Replacing providers#

This example shows how to replace a provider in the pipeline using the Pipeline.insert method.

Setup#

Lets look at a situation where we have some “raw” data files and the workflow consists of three steps * loading the raw data * cleaning the raw data * computing a sum of the cleaned data.

[1]:
from typing import NewType
import sciline

Filename = NewType('Filename', str)
RawData = NewType('RawData', list)
CleanData = NewType('CleanData', list)
Result = NewType('Result', list)

filesystem = {'raw.txt': list(map(str, range(10)))}


def load(filename: Filename) -> RawData:
    """Load the data from the filename."""
    data = filesystem[filename]
    return RawData(data)


def clean(raw_data: RawData) -> CleanData:
    """Clean the data, convert from str."""
    return CleanData(list(map(float, raw_data)))

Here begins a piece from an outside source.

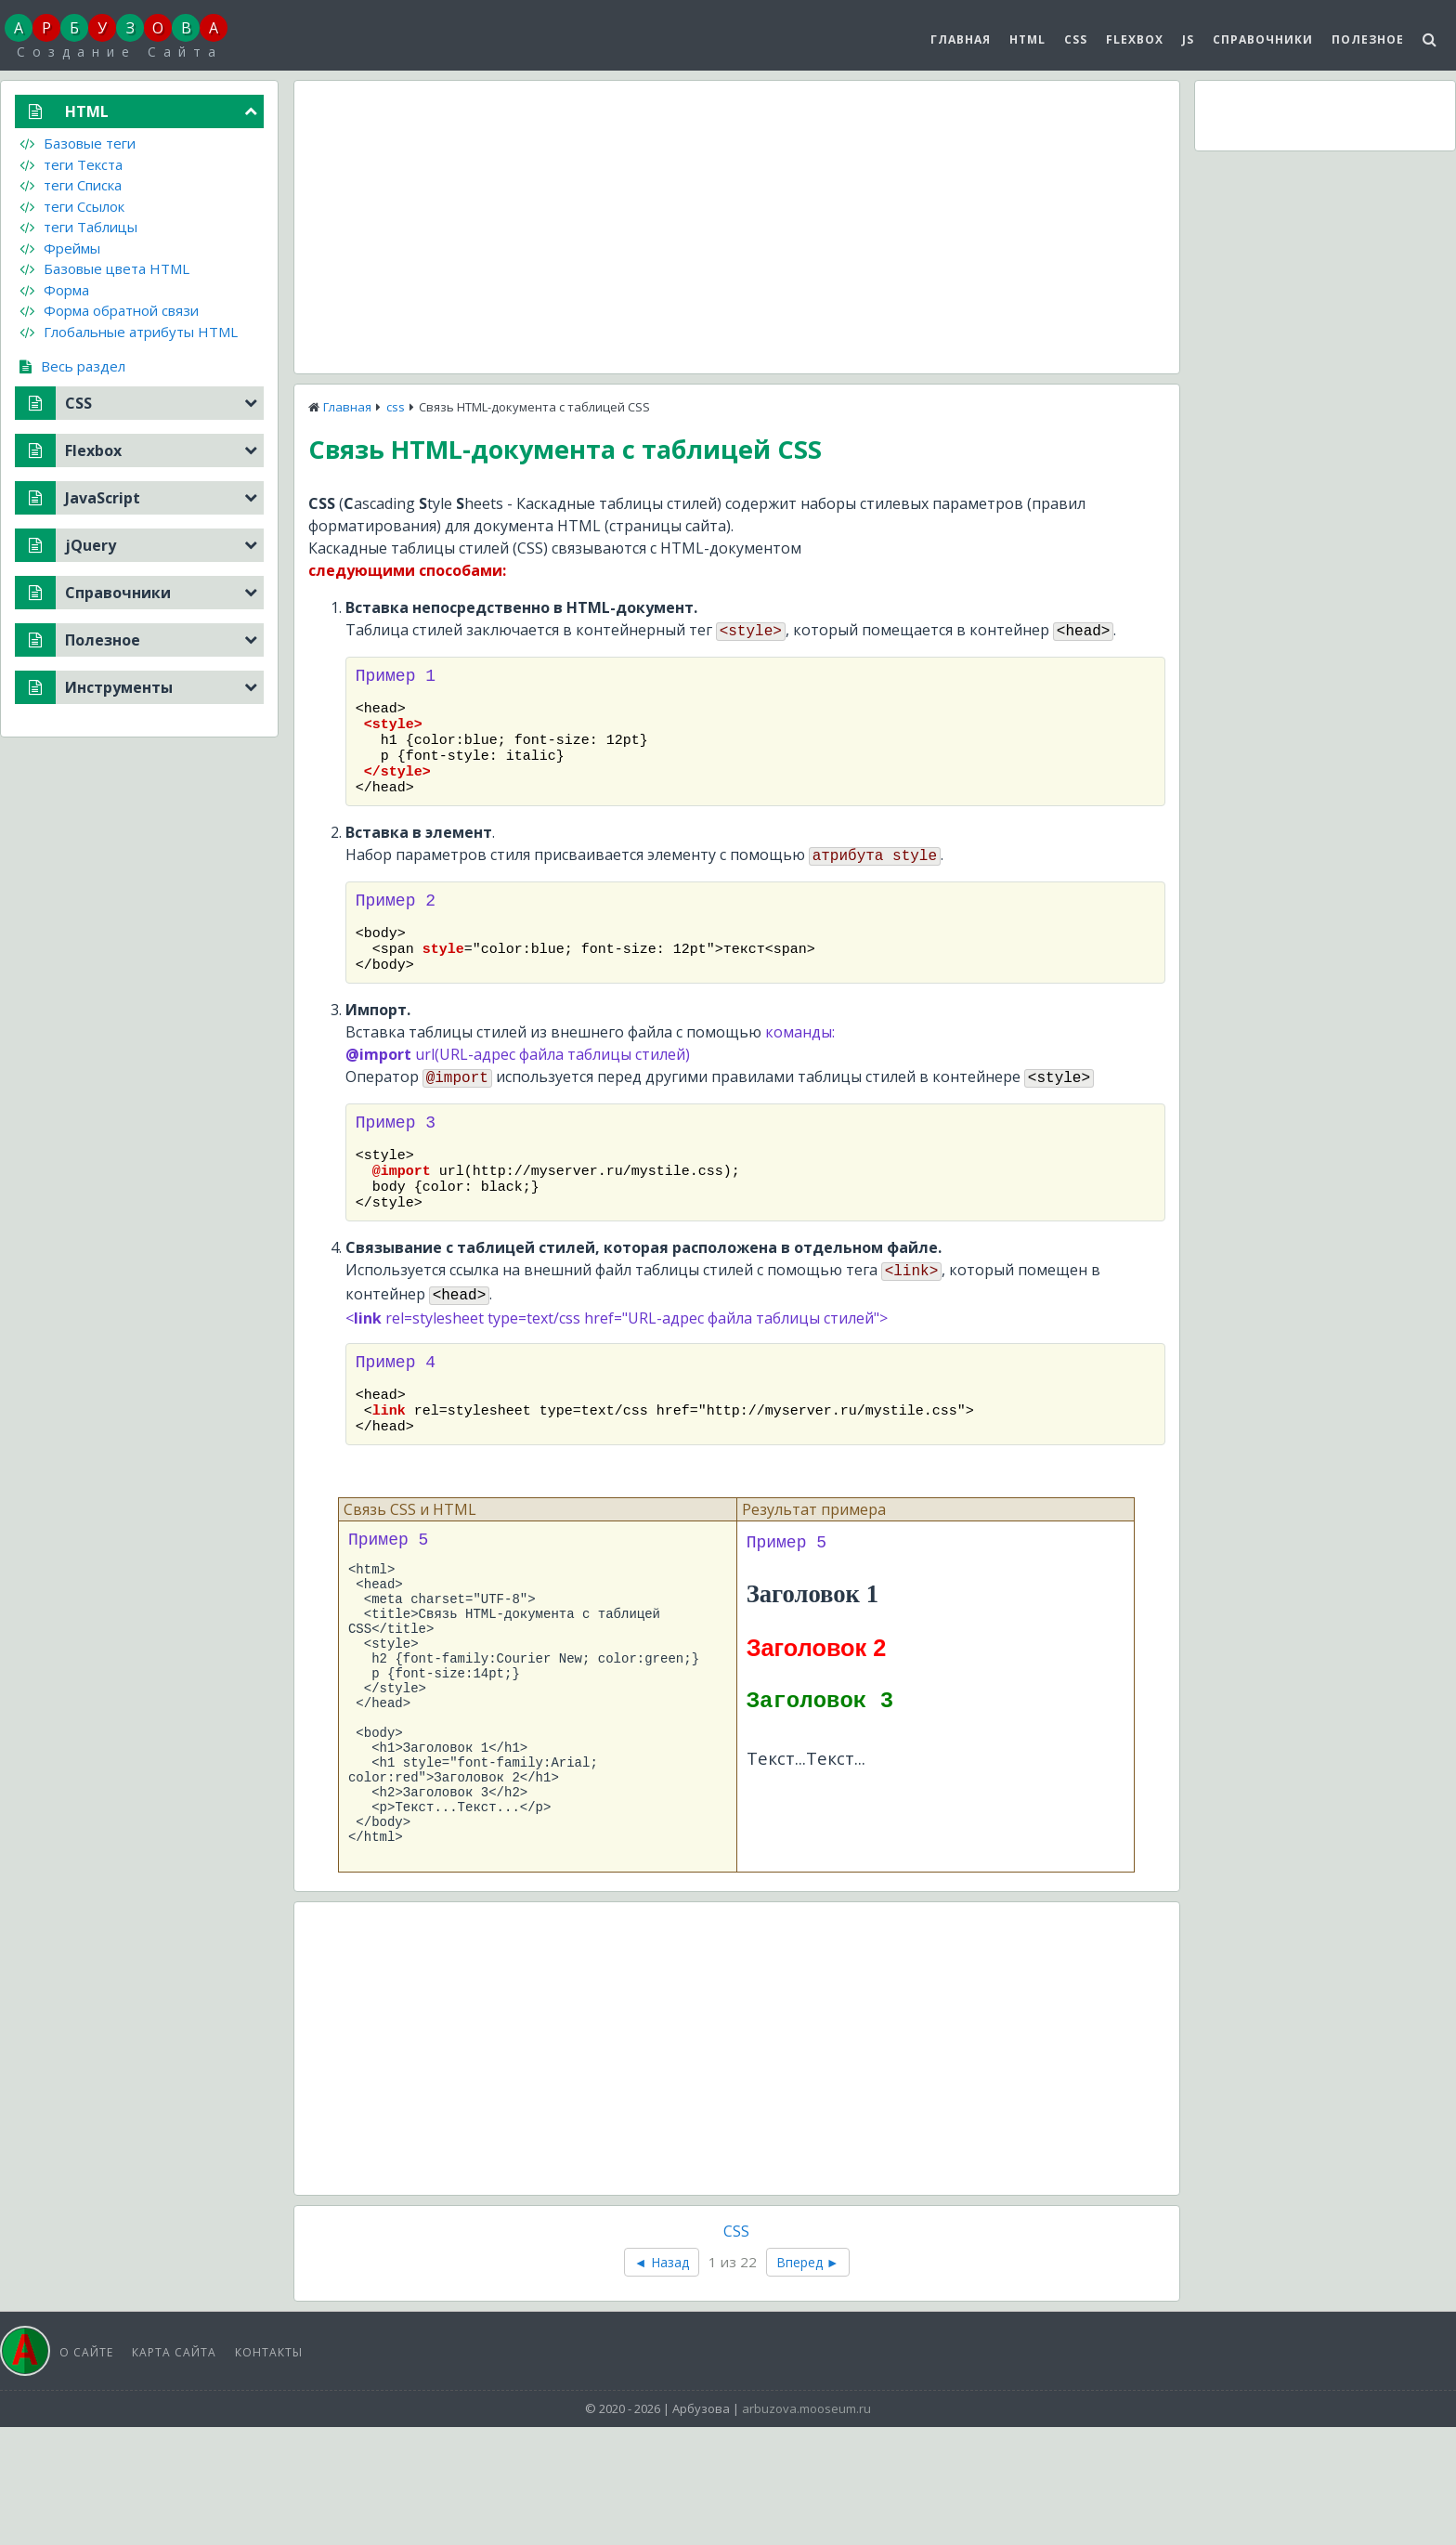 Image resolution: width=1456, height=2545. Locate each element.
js (1188, 39)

def process(clean_data: CleanData) -> Result:
    """Compute the sum of the clean data."""
    return Result(sum(clean_data))


pipeline = sciline.Pipeline(
    [
        load,
        clean,
        process,
    ],
    params={
        Filename: 'raw.txt',
    },
)
pipeline
[1]:
Name Value Source
CleanData
clean __main__.clean
Filename raw.txt
RawData
load __main__.load
Result
process __main__.process

Replacing a provider using Pipeline.insert#

Let’s say the clean provider doesn’t do all the preprocessing that we want it to do, we also want to remove either the odd or even numbers before processing:

[2]:
from typing import NewType

Target = NewType('Target', str)


def clean_and_remove_some(raw_data: RawData, target: Target) -> CleanData:
    if target == 'odd':
        return [n for n in map(float, raw_data) if n % 2 == 1]
    if target == 'even':
        return [n for n in map(float, raw_data) if n % 2 == 0]
    raise ValueError

To replace the old CleanData provider we need to use Pipeline.insert:

[3]:
pipeline.insert(clean_and_remove_some)
pipeline[Target] = 'odd'
[4]:
pipeline
[4]:
Name Value Source
CleanData
clean_and_remove_some __main__.clean_and_remove_some
Filename raw.txt
RawData
load __main__.load
Result
process __main__.process
Target odd

Now if we select the Result we see that the new provider will be used in the computation:

[5]:
pipeline.get(Result)
[5]:
Output keys:
Result
Scheduler:
NaiveScheduler()
Input keys:
  • Filename
  • Target
[6]:
pipeline.compute(Result)
[6]:
25.0